Ralph stieg von dem Stuhl herunter, bevor dieser ganz unter ihm wegrutschen konnte, schob ihn näher heran und stieg wieder hinauf. Er kam nicht bis ganz in die Ecke, wo das Fernglas lag, daher nahm er das Netz in die Hand, das seit ach so vielen Jahren da oben neben seiner Fliegenschachtel und dem Fischkorb lag, und konnte das Etui beim zweiten Versuch fassen. Er zog es nach vorne, bis er den Gurt ergreifen konnte, stieg von dem Stuhl herunter und trat auf den heruntergefallenen Stöckelschuh.

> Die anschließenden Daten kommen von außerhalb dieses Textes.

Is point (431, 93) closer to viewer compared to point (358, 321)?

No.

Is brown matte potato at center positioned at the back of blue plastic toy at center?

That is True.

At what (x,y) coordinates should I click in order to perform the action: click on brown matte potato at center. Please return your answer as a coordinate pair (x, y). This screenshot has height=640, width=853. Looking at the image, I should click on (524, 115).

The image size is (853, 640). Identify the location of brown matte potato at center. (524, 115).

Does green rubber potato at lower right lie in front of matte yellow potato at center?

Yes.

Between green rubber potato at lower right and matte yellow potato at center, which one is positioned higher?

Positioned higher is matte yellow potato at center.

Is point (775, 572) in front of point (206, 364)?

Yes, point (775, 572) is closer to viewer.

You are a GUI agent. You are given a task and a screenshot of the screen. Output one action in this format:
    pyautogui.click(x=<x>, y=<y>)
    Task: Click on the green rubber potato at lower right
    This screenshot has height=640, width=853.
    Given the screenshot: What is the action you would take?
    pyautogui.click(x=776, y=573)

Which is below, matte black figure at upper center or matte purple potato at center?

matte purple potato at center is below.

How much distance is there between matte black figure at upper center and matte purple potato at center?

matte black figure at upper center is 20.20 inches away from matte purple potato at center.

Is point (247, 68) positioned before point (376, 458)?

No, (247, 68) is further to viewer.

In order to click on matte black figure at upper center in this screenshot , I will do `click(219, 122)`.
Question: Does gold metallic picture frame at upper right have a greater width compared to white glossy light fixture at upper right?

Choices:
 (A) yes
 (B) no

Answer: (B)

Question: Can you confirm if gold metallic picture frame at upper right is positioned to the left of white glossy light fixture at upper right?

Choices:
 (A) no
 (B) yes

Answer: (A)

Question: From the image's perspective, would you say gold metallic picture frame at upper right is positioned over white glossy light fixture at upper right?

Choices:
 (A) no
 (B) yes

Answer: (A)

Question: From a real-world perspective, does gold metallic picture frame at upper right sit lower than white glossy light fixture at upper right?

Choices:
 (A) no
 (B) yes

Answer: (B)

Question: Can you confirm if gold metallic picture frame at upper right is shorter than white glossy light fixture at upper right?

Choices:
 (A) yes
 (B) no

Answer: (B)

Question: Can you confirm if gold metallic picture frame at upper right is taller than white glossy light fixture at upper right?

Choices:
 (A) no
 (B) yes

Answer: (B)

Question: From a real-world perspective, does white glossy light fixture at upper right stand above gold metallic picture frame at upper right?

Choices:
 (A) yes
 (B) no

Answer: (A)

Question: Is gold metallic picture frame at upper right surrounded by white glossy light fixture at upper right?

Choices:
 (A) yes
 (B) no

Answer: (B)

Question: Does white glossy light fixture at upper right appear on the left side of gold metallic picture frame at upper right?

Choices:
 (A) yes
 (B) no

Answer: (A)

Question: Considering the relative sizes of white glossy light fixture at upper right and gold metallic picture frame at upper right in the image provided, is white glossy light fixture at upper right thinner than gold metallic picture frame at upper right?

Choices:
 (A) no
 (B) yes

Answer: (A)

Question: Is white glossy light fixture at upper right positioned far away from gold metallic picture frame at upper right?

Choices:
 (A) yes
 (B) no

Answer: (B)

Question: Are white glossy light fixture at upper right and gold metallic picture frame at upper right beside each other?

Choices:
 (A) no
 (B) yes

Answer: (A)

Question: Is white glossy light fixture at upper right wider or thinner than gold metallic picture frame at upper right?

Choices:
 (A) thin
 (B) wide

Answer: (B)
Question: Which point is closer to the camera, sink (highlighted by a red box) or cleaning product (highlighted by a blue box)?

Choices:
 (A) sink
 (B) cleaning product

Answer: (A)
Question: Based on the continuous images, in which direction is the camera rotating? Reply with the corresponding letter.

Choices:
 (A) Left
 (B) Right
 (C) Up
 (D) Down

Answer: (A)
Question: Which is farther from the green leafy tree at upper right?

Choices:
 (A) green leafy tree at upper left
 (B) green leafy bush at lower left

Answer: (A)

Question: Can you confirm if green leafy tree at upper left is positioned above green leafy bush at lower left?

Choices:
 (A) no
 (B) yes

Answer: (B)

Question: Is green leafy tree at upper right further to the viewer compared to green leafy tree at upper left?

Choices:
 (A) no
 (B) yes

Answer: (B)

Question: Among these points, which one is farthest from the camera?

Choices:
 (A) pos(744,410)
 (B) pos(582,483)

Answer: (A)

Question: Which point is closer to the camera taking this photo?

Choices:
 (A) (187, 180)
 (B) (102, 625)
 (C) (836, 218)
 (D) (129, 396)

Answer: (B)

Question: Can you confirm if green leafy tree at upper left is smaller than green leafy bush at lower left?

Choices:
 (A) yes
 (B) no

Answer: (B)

Sein Knöchel knickte schmerzhaft um. Ralph stolperte, ruderte mit den Armen, um das Gleichgewicht nicht zu verlieren, und vermied es so knapp, mit dem Gesicht voran gegen die Wand zu prallen. Aber als er ins Wohnzimmer zurück ging, spürte er nasse Wärme unter dem Verband an der Seite. Jetzt hatte er es doch geschafft, daß die Messerwunde wieder aufgebrochen war. Prima. Eine wunderbare Nacht im Chez Robert… und wie lange war er von dem Fenster weg gewesen? Er wußte es nicht, aber es schien ziemlich lange gewesen zu sein, und er war sicher, daß die kleinen kahlköpfigen Ärzte fort sein würden, wenn er zurückkam. Die Straße würde verlassen sein und…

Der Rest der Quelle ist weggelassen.